Jeffrey LewisThe Two Perrys

Former Secretary of Defense Bill Perry owns nuclear issues this week.

The Congressionally-empaneled Strategic Posture Commission, which he chaired, has released it’s final report as has the Council on Foreign Relations Task Force on U.S. Nuclear Weapons Policy, which Perry co-chaired with Brent Scowcroft.

We will, no doubt, scour both reports with glee for inconsistencies.

My initial response is that the CFR report is the significantly stronger document of the two — score one for Charles Ferguson, the CFR Task Force Director.

Comments

  1. anon

    Does anyone find any bold suggestions in either of these reports? (besides lukewarmingly considering some kind of treaty addressing weapons in space in the USIP-sponsored study?)

    Any new ideas or directions?

    A lot of blah pro-status-quo fence-sitting from what I can tell so far…but I may be wrong.

  2. Sean Meyer (History)

    And let’s not forget the International Commission on Nuclear Non-proliferation and Disarmament’s draft report which was released Tuesday. Perry serves on that commission as well.

  3. kgun (History)

    Perry is consistent with the CTBT, but the Commission is split on US ratification. According to Commission members, the nay-sayers in this group will populate the list of experts testifying before the Senate against the treaty come consideration time – Schlesinger, Foster, etc.

    There were a good deal of questions at the press conference about the lack of agreement on CTBT ratification. I liked a particular moment when D. Kimball pressed Schlesinger for documentary evidence that Russia held a different interpretation of the provisions of the treaty. Schlesinger replied that, “unfortunately, there is no extended exchange on that particular point.” He then moved on.

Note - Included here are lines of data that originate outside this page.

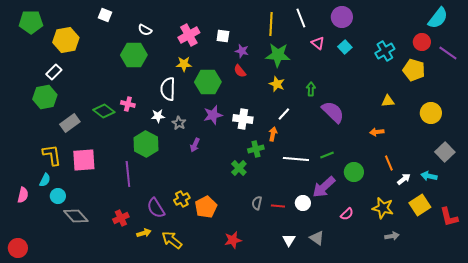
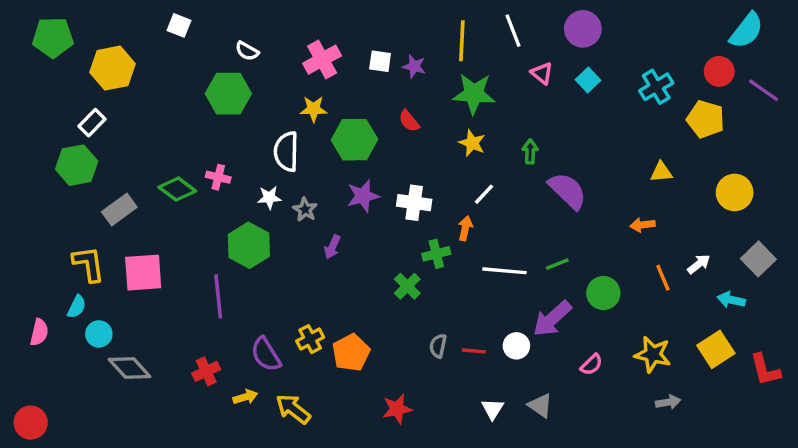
purple star: (242, 51) -> (414, 66), moved
white arrow: (404, 179) -> (699, 264), moved

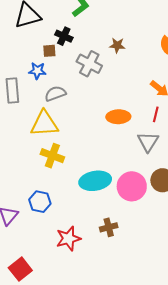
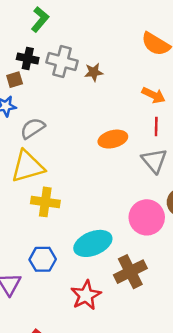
brown star: (117, 45) -> (94, 72), moved
gray cross: (89, 64) -> (62, 62), moved
cyan ellipse: (95, 181) -> (93, 243), moved
brown cross: (109, 227) -> (130, 272), size x1.5

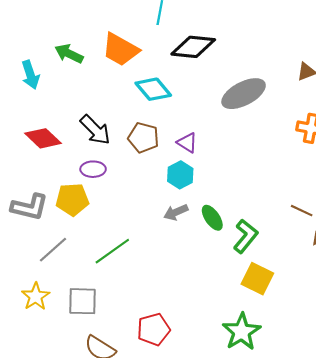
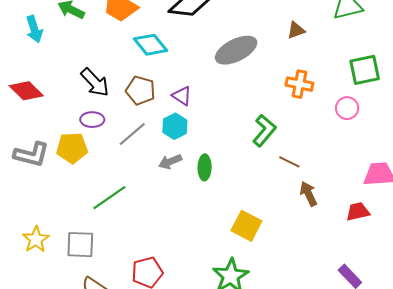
red diamond: (43, 138) -> (26, 91), moved
green ellipse: (212, 218) -> (205, 167), turned 35
green L-shape: (245, 236) -> (264, 130), moved
gray line: (53, 250) -> (132, 134), moved

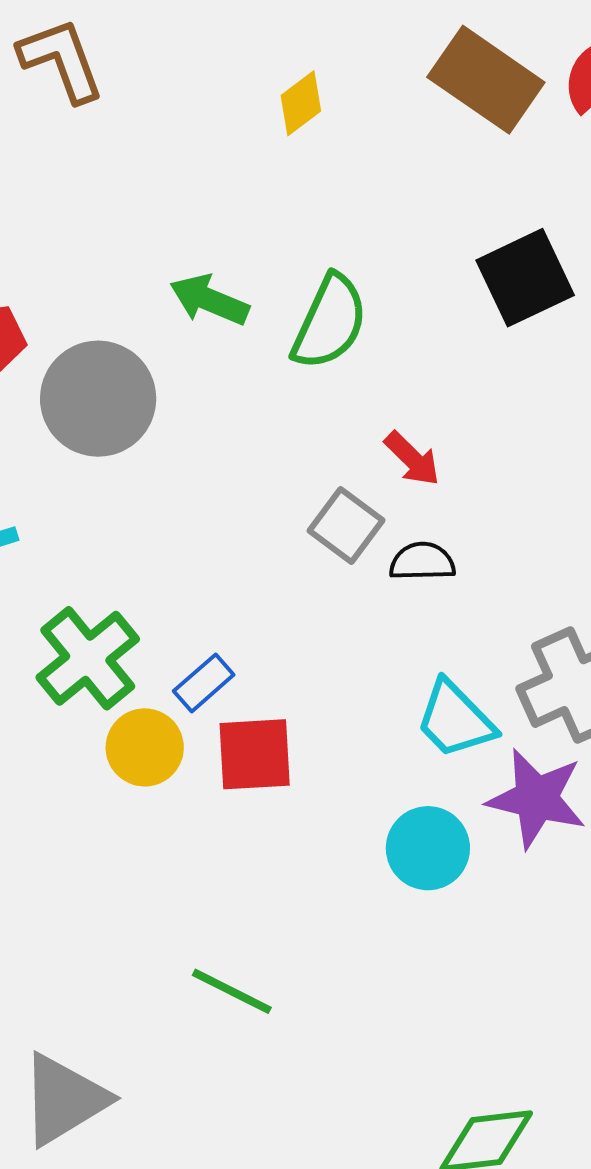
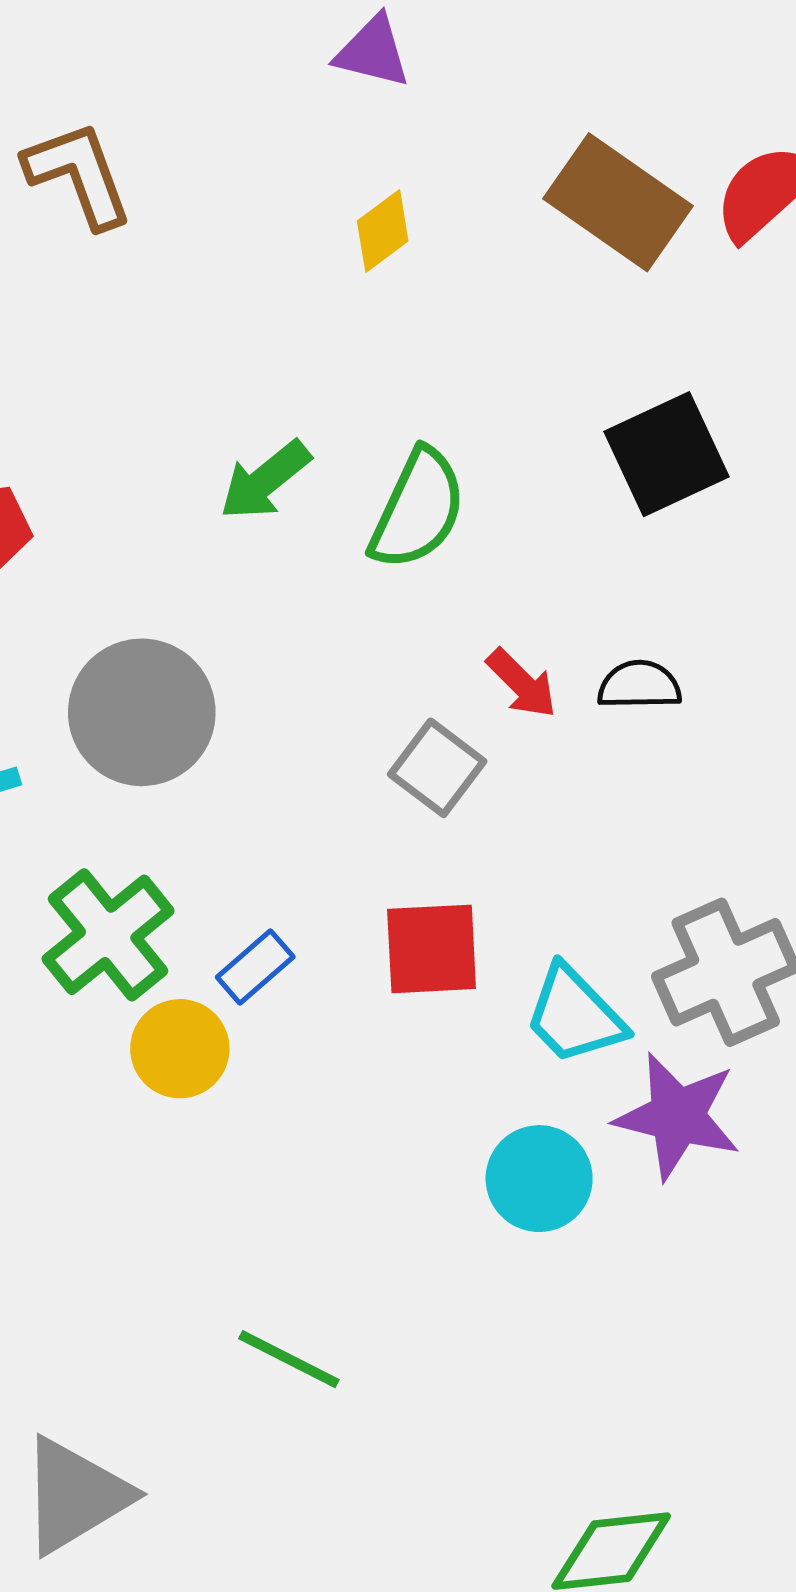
green arrow: (209, 300) -> (265, 480), turned -62
gray circle: (98, 399) -> (142, 712), moved
black semicircle: (422, 562) -> (639, 685), moved
red square: (255, 754) -> (432, 949), moved

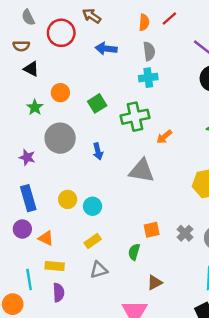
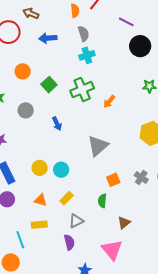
orange circle: (60, 93) -> (23, 71), moved
gray circle: (60, 138) -> (26, 110), moved, size x0.6
gray triangle: (142, 171) -> (98, 146), moved, turned -40
orange triangle: (46, 238) -> (41, 200), moved
purple semicircle: (59, 292) -> (69, 242), moved

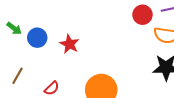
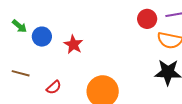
brown line: (18, 76) -> (21, 73), turned 72

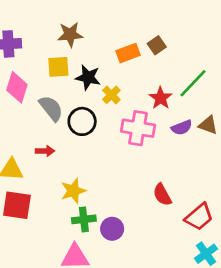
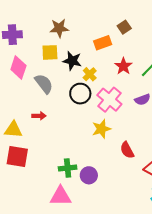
brown square: (157, 45) -> (124, 27), moved
red star: (161, 98) -> (123, 66), moved
black circle: (82, 121) -> (80, 94), moved
pink cross: (138, 128) -> (109, 100), turned 30
yellow star: (73, 191) -> (101, 129), moved

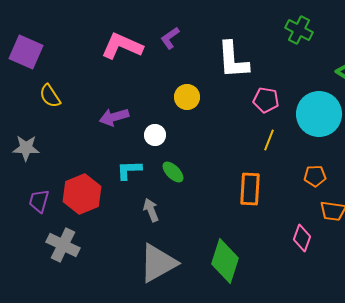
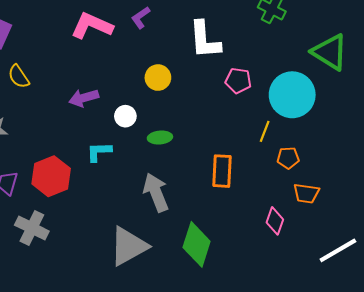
yellow line: (269, 140) -> (265, 131), moved
green ellipse: (173, 172) -> (160, 138), moved, turned -50
gray arrow: (151, 210) -> (156, 192), moved, size x1.6

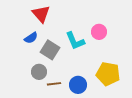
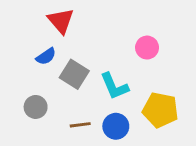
cyan L-shape: (75, 41) -> (114, 86), moved
gray circle: (39, 72) -> (36, 107), moved

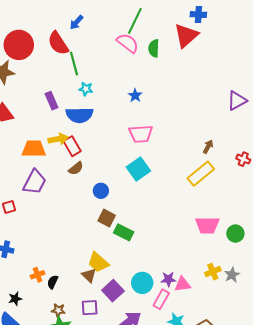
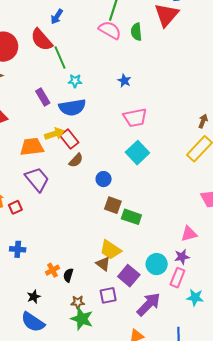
purple trapezoid: (34, 182) -> (37, 179), turned -60
pink triangle: (183, 284) -> (189, 234), moved

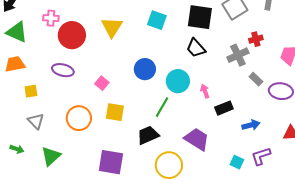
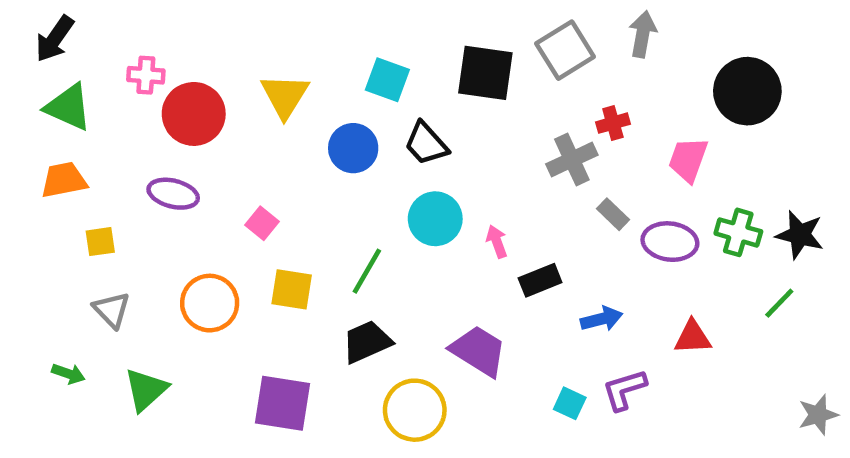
black trapezoid: (196, 48) -> (426, 144), moved
blue circle: (145, 69) -> (353, 148), moved
green line: (162, 107) -> (367, 271), moved

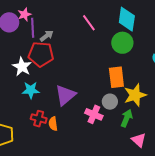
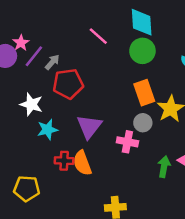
purple line: (33, 28) -> (34, 56), turned 54
red pentagon: (41, 54) -> (68, 84), moved
green arrow: (127, 118) -> (164, 167), moved
orange semicircle: (53, 124) -> (82, 163), size x1.5

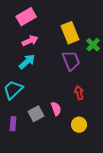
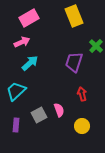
yellow rectangle: (70, 33) -> (74, 16), moved
pink arrow: (30, 41) -> (22, 42), moved
purple trapezoid: (71, 61) -> (74, 62), turned -140

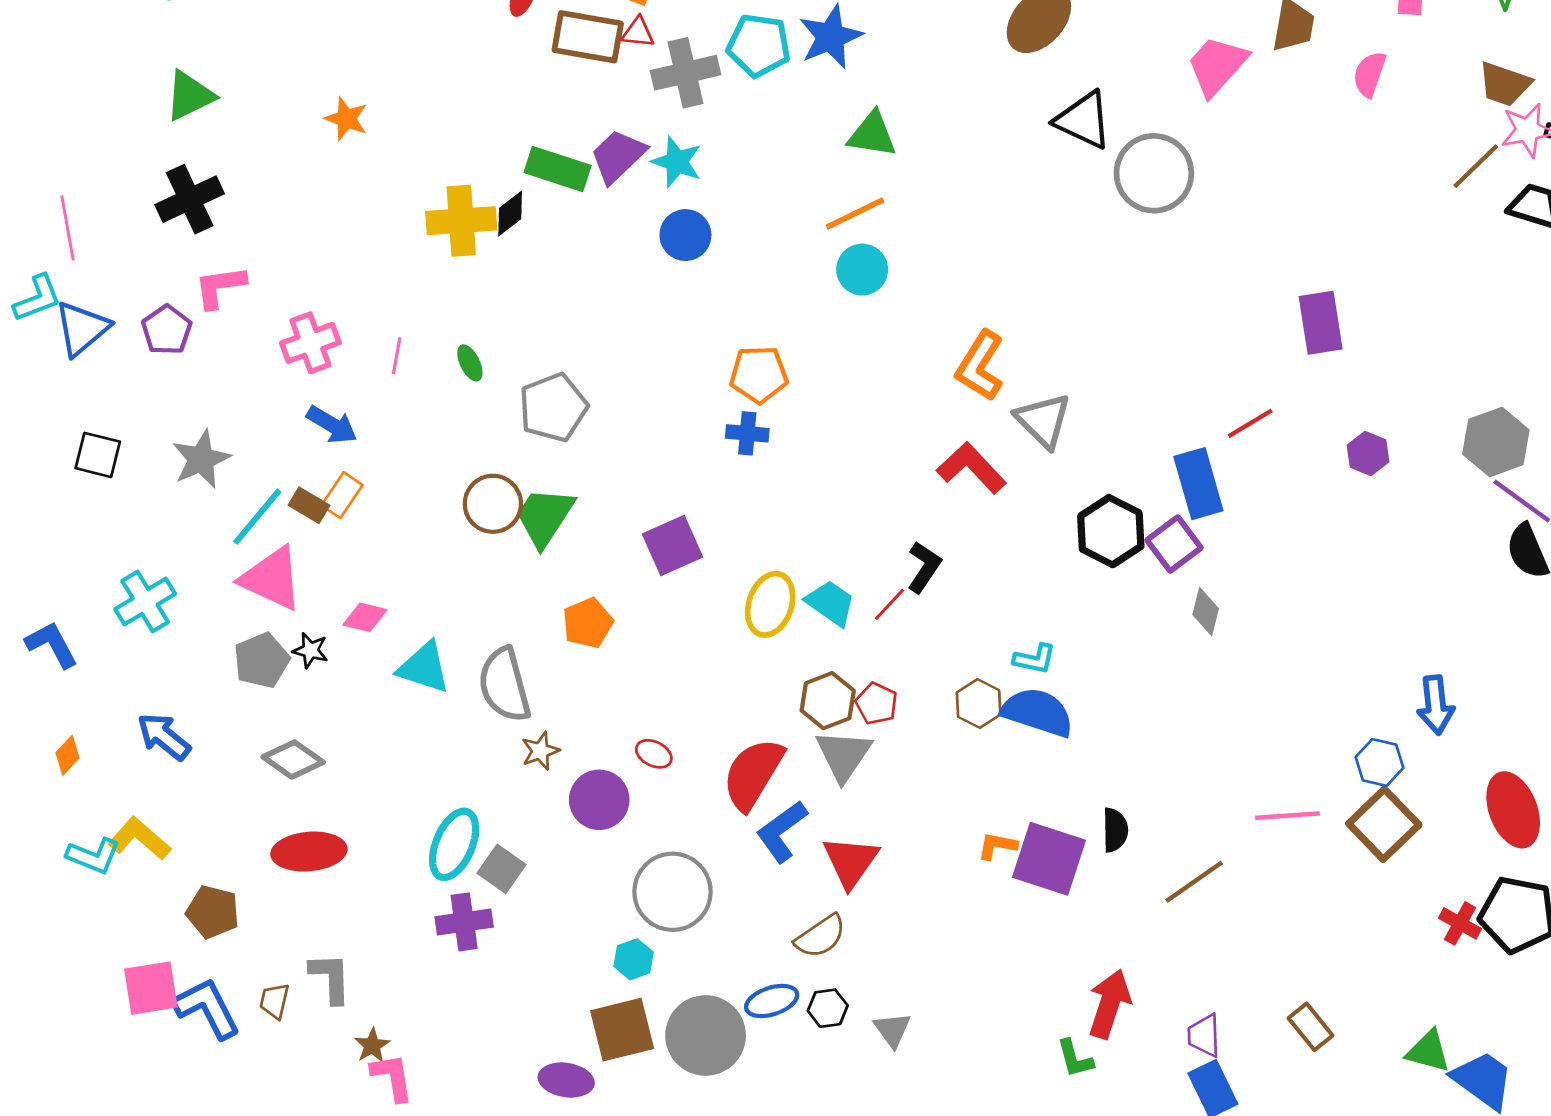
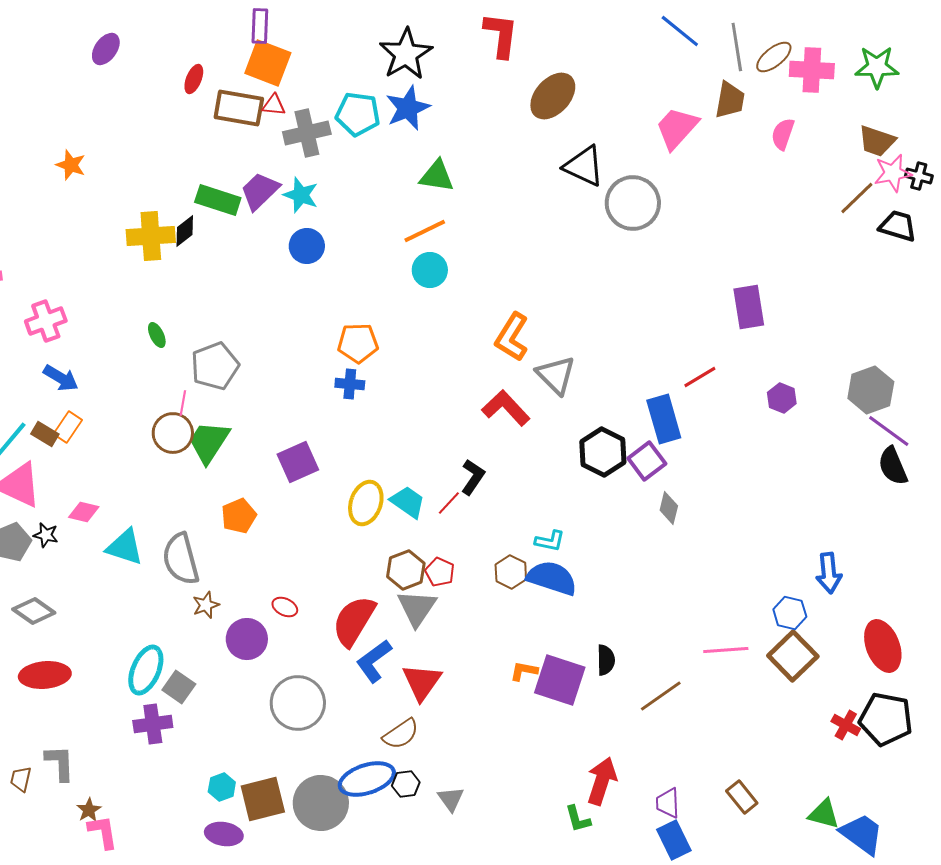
pink line: (397, 356) -> (183, 403), moved
cyan hexagon: (634, 959) -> (222, 787), moved
blue ellipse: (772, 1001) -> (367, 779), size x1.5

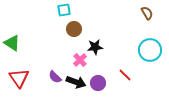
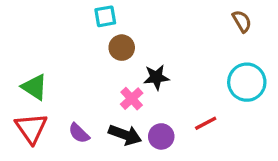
green triangle: (12, 43) -> (34, 87), moved
red line: (125, 75) -> (206, 123), turned -72
purple semicircle: (55, 77) -> (79, 133), moved

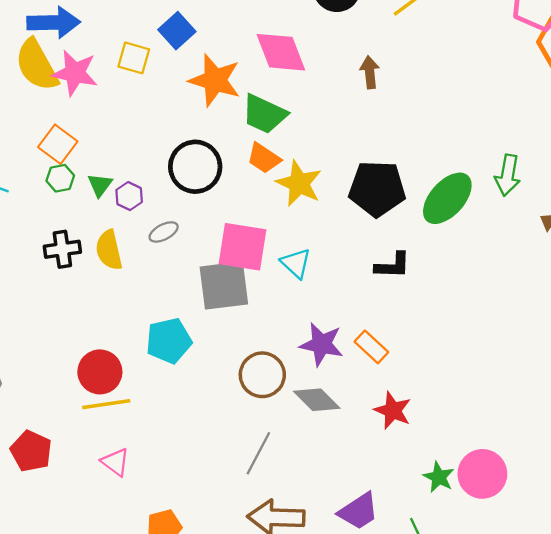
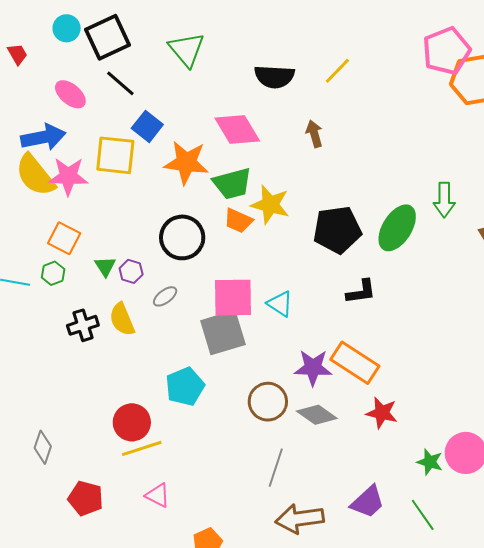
yellow square: (134, 58) -> (115, 155), size x1.5
green trapezoid: (264, 114) -> (232, 184), turned -30
green hexagon: (60, 178) -> (53, 273), moved
yellow star: (299, 183) -> (270, 205), moved
orange rectangle: (371, 347) -> (355, 363), size x1.6

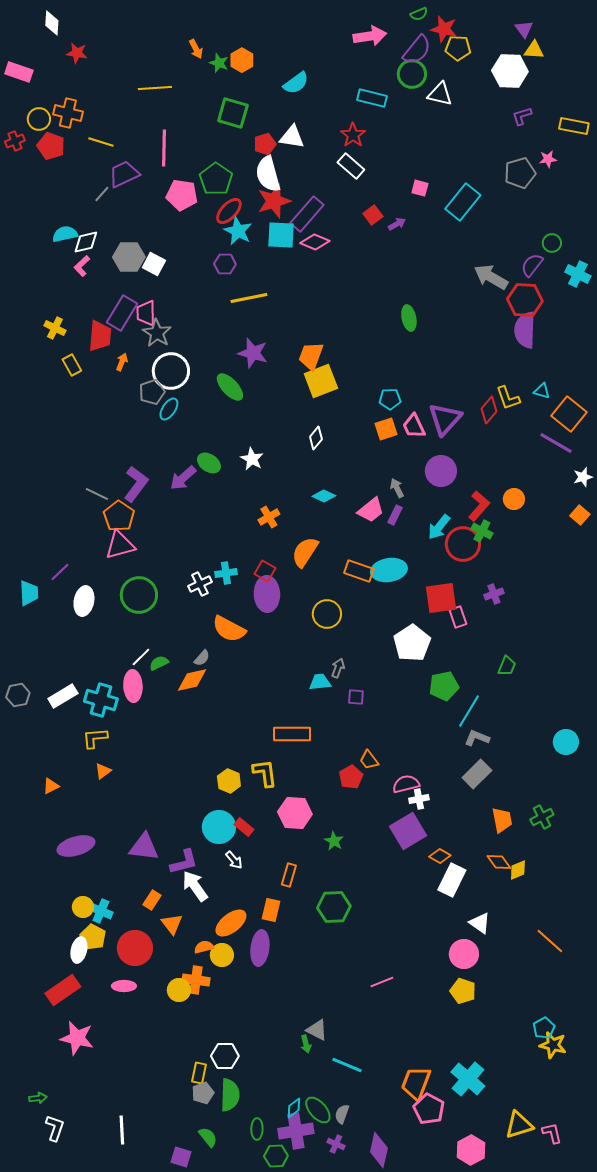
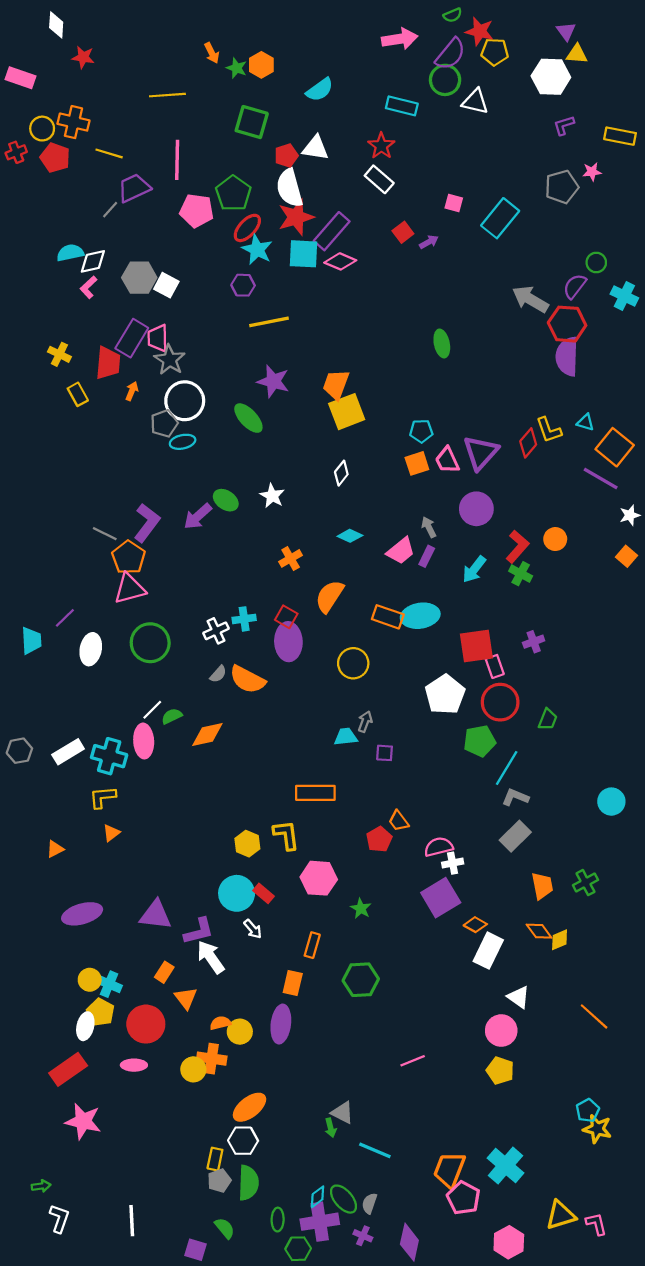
cyan ellipse: (169, 409) -> (183, 442), turned 45
red circle: (463, 544) -> (500, 702), moved
gray semicircle: (202, 658) -> (218, 674), moved
orange ellipse: (231, 923) -> (250, 1107), moved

    Anyone have anything on intelligence indicating Russia and possibly China are “apparently” conducing low-yield testing?

  4. FSB

    The congressional report makes a big deal about ‘extended deterrence’ (nuclear umbrella) in protection of our allies as informing our strategic posture. But there is no reason that if Russia and US both went down to 30 nukes each that our allies would be afraid. Is there any documentary evidence that our allies want us to have a larger/“more reliable” stockpile than we would need for our own deterrence ends? Who has questioned the allies? What do they really think?

    The greybeards who worked on this (at least the hawks who held it hostage) are still locked in the Cold War mindset.

    Hello people, even Ronald Reagan was this close to abolishing nukes. I guess he was a peacenik.